Afterwards, I unchecked that box and restarted Hercules and z/OS. After a while, I put the PC to sleep. When it restarted, I didn't get any 22 errors, but the adapter stopped working. Apparently the suspend introduces some problem. Anyway, I set my PC to never sleeps, so I think we are okay unless you want another test.

Fish-Git commented 2 years ago

Hi I ran the test and got your trace:

Unfortunately, your .zip file is completely empty. It contains .... nothing. No files at all.

cfdonatucci commented 2 years ago

Try this one:

Fish-Git commented 2 years ago

Try this one:

Wow. I wasn't expecting that. Not very helpful at all, but not your fault of course.

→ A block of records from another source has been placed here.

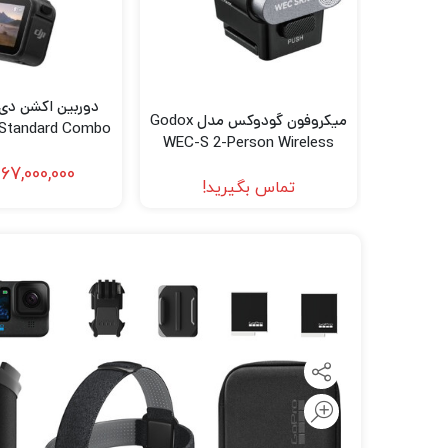
لنز سامیانگ-Samyang
لنز فوجی فیلم – FujiFilm
لنز موبایل
میکروفون گودوکس مدل Godox
Standard Combo
WEC-S 2-Person Wireless
128GB)
Microphone System
67,000,000
تماس بگیرید!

It looks like Windows's re-initialization of the network adapter upon resume after suspension ends up killing Hercules's guest's virtual network adapter. I'm guessing that CTCI-WIN's WinPCap sniffing/injection hook on Windows's real physical adapter ends up being invalidated/removed/rendered inaccessible resulting in a permanent loss of connectivity between Hercules (CTCI-WIN/WinPCap) and the adapter. Most unfortunate.

So it looks like setting one's PC to never sleep (which you have already done) is the only solution available to us. There doesn't appear to be any way for us (Hercules/CTCI-WIN/WinPCap) to recover from this.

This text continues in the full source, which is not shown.